# What you will do
For the word "model", find each line in the entries where it occurs and copy that line.

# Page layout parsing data
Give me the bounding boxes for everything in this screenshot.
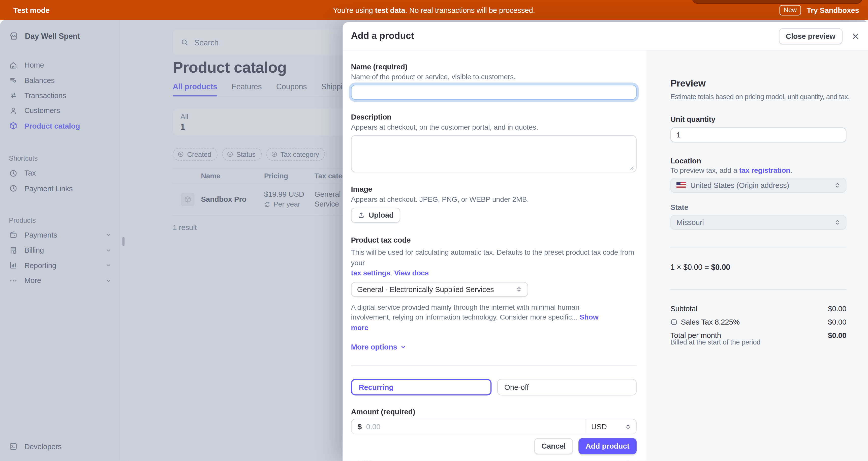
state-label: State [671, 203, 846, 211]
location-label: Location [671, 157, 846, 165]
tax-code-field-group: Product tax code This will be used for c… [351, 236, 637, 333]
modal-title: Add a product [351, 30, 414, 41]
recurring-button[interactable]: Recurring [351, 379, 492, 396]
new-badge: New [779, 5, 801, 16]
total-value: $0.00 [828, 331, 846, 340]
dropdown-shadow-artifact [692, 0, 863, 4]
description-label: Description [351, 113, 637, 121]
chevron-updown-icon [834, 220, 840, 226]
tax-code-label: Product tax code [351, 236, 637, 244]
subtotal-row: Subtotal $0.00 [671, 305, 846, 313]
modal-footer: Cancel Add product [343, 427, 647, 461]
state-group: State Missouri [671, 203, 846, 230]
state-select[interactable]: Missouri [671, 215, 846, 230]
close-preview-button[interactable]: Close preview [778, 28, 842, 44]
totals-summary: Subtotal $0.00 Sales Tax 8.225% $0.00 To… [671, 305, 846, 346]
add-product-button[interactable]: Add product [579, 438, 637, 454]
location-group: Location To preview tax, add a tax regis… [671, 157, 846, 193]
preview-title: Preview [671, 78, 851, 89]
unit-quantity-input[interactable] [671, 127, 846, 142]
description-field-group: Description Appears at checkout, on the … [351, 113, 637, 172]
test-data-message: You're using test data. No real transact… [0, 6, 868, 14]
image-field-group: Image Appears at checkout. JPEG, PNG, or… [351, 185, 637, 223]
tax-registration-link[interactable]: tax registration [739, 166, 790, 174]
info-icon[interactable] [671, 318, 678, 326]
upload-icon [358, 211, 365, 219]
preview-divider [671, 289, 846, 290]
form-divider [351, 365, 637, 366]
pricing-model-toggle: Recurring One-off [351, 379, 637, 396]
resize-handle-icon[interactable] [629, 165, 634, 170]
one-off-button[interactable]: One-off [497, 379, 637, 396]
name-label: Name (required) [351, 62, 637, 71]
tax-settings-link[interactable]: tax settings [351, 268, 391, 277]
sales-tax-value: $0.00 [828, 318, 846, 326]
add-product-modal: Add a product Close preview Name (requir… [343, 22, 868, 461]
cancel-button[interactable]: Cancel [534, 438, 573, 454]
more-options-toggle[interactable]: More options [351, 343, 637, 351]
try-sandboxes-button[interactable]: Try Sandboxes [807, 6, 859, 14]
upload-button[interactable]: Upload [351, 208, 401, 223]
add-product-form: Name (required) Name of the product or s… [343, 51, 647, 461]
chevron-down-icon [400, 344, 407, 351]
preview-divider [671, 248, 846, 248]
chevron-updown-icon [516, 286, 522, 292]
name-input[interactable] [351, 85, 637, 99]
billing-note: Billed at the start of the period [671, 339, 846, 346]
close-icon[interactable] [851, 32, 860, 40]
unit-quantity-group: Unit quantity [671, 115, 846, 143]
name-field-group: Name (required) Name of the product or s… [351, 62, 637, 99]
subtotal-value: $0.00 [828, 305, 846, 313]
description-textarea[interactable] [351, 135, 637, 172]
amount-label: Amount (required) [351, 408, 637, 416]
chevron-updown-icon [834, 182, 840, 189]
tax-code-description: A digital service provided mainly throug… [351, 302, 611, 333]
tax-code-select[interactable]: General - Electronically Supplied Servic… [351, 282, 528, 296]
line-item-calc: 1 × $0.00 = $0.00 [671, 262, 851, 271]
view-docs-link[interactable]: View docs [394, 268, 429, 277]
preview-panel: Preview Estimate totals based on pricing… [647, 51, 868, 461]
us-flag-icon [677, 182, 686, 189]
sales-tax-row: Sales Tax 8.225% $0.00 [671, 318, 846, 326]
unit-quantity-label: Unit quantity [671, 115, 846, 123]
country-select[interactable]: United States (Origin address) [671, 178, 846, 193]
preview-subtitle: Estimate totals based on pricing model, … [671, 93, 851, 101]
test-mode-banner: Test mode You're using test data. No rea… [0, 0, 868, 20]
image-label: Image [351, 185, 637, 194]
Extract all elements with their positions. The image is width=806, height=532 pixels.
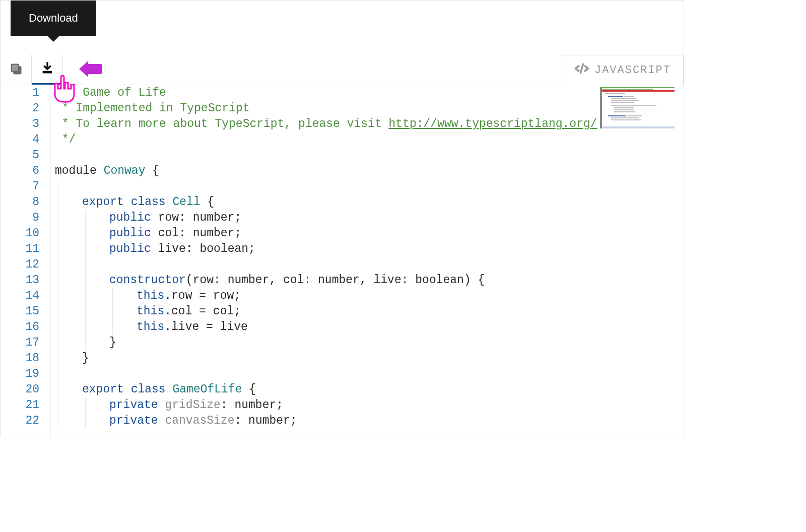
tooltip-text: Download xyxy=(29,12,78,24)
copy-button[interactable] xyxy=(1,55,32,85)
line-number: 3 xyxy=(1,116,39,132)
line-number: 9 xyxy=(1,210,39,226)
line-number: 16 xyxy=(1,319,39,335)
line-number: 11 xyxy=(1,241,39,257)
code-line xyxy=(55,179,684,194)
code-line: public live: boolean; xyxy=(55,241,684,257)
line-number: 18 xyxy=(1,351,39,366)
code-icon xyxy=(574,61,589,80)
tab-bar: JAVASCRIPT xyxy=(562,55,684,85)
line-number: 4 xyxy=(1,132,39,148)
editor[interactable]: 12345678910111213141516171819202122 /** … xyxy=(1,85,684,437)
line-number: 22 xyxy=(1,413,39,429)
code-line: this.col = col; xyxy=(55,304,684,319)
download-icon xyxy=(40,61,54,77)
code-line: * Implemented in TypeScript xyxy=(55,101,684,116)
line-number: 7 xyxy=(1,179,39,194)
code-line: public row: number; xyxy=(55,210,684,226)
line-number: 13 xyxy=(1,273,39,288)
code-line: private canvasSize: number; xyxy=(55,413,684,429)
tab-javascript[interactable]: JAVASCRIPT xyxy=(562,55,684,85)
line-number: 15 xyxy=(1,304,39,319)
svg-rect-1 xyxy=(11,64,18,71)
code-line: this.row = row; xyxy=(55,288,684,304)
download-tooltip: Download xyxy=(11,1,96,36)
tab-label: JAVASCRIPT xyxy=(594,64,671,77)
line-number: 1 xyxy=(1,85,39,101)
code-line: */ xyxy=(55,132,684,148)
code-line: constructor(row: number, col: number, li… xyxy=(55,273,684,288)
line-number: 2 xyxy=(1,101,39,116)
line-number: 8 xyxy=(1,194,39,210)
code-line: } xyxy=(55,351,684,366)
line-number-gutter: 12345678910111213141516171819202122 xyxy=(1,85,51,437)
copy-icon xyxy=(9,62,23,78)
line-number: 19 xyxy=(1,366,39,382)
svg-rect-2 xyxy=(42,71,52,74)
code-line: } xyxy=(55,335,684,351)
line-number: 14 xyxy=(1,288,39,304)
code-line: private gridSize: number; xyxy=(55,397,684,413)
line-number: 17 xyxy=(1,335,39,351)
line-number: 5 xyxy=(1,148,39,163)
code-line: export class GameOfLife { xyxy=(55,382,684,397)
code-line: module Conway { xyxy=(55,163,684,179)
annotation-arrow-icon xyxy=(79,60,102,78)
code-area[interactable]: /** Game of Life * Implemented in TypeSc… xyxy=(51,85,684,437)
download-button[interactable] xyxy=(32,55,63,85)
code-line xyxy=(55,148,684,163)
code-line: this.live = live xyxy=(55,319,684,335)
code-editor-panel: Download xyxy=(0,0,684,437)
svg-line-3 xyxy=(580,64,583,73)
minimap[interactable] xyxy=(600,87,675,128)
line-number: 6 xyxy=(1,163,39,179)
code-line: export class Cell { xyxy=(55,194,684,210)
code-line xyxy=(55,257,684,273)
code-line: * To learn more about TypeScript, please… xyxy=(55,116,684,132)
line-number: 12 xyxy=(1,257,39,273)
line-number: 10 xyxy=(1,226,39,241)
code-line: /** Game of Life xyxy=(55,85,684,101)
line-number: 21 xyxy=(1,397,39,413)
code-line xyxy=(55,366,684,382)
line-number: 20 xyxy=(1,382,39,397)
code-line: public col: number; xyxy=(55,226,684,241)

# Result
pricing-model-toggle: Recurring One-off [351, 379, 637, 396]
preview-subtitle: Estimate totals based on pricing model, … [671, 93, 851, 101]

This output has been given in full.